Today, women with physical, sensory, mental, and intellectual disabilities face a more complex and grueling process of return and relocation than their neighbors: they are subject to social stigma, sexual violence, denied access to justice, and their reproductive and maternal health needs are often not met.

"I was raped three times in this house one week ago. The man came at night, so I was unable to recognize him. I have not told anyone, not even my mother.

I was thinking of bringing a panga [machete] to bed with me in case he comes again. I fear that if I report, then I will need to know my HIV status. I want to check my HIV status at a health center but I do not have transport to town. The hospital is far and my [hand-crank] bicycle is broken.

Others in the community will say that it's my fault, and that I run around with men."

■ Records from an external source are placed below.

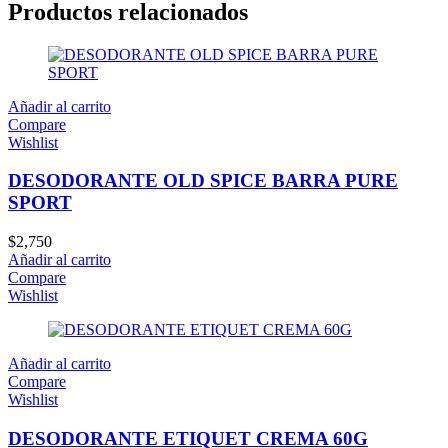
Productos relacionados
Añadir al carrito
Compare
Wishlist
DESODORANTE OLD SPICE BARRA PURE
SPORT
$
2,750
Añadir al carrito
Compare
Wishlist
Añadir al carrito
Compare
Wishlist
DESODORANTE ETIQUET CREMA 60G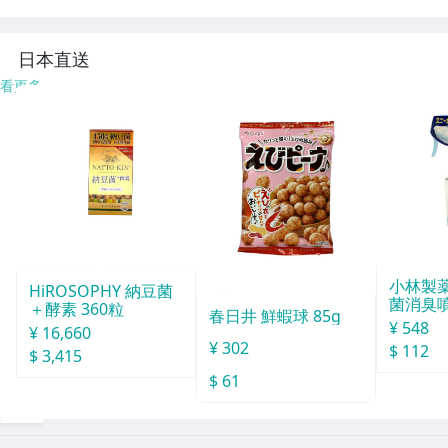
中古 S11486367
ック 2本セ
日本直送
看更多
小林製薬
HiROSOPHY 納豆菌
菌消臭噴
＋酵素 360粒
春日井 鮮蝦球 85g
¥ 548
¥ 16,660
¥ 302
$ 112
$ 3,415
$ 61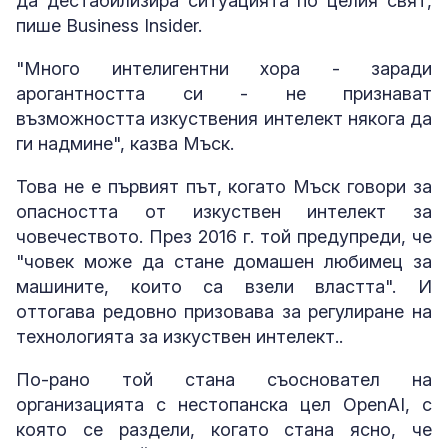
да дестабилизира ситуацията по целия свят,
пише Business Insider.
"Много интелигентни хора - заради
арогантността си - не признават
възможността изкуствения интелект някога да
ги надмине", казва Мъск.
Това не е първият път, когато Мъск говори за
опасността от изкуствен интелект за
човечеството. През 2016 г. той предупреди, че
"човек може да стане домашен любимец за
машините, които са взели властта". И
оттогава редовно призовава за регулиране на
технологията за изкуствен интелект..
По-рано той стана съосновател на
организацията с нестопанска цел OpenAI, с
която се раздели, когато стана ясно, че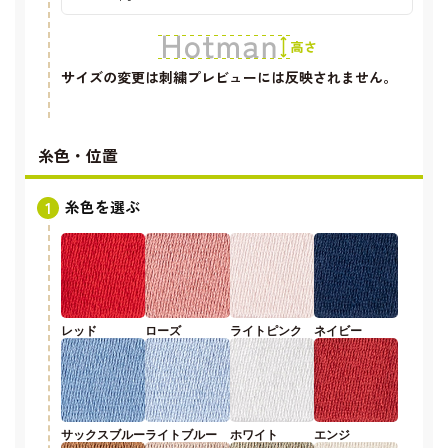
サイズの変更は刺繍プレビューには反映されません。
糸色・位置
糸色を選ぶ
レッド
ローズ
ライトピンク
ネイビー
サックスブルー
ライトブルー
ホワイト
エンジ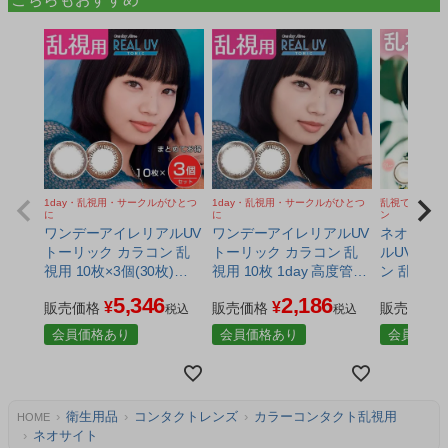
1day・乱視用・サークルがひとつ
1day・乱視用・サークルがひとつ
乱視でも安心
に
に
ン
ワンデーアイレリアルUV
ワンデーアイレリアルUV
ネオサイ
トーリック カラコン 乱
トーリック カラコン 乱
ルUV ト
視用 10枚×3個(30枚)
視用 10枚 1day 高度管理
ン 乱視用 
1day 高度管理医療機器 -
医療機器 - アイレ [小松菜
枚） 1da
5,346
2,186
¥
¥
アイレ [小松菜奈/カラー
販売価格
奈/カラーコンタクト] ※
販売価格
機器 - ア
販売価格
税込
税込
コンタクト] ※ネコポス
ネコポス対応商品
カラーコンタ
会員価格あり
会員価格あり
会員価格
対応商品
コポス対
衛生用品
コンタクトレンズ
カラーコンタクト乱視用
HOME
ネオサイト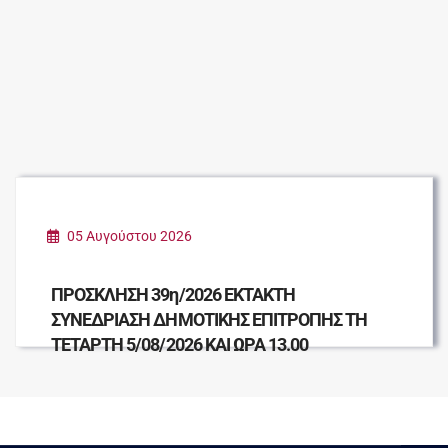
05 Αυγούστου 2026
ΠΡΟΣΚΛΗΣΗ 39η/2026 ΕΚΤΑΚΤΗ
ΣΥΝΕΔΡΙΑΣΗ ΔΗΜΟΤΙΚΗΣ ΕΠΙΤΡΟΠΗΣ ΤΗ
ΤΕΤΑΡΤΗ 5/08/2026 ΚΑΙ ΩΡΑ 13.00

–· Angela, 20-year-old woman born with a physical disability, Amuru District

Government plans are failing to take into account the needs of the women who acquired their disabilities due to the war, or who already had disabilities before the war and may have disproportionately suffered the impact of the conflict.

Many women with disabilities who wish to leave the displacement camps and return home are physically unable to do so. Many lost family members and cultural expectations that persons with disabilities, especially women, cannot live independently, make it difficult for them to leave the camps and access social services on their own.

Human Rights Watch notes that discriminatory attitutes remain a major barrier to full inclusion of women with disabilities in efforts to build a functioning society.

Prior to the war, relatives and community members customarily supported persons with disabilities. But now, war has displaced the population and eroded community support. Amd women with disabilities are often excluded from community meetings and rarely take any part in decision-making on important issues like the return process or public health.

“At a community meeting, they didn't allow me to talk. It happens to all persons with disabilities. It is as if we weren't human. On occasions when food is being given, sometimes persons with disabilities are given what others leave behind on their plates.”

--Jennifer, woman with a physical disability, Gulu District

Uganda has an obligation to protect its population with disabilities, particularly women, from all forms of discrimination – it is a signatory to three treaties: the Convention on the Rights of Persons with Disabilities (CRPD), Convention on the Elmination of Discrimination Against Women· (CEDAW), and the African Charter on Human and Peoples' Rights.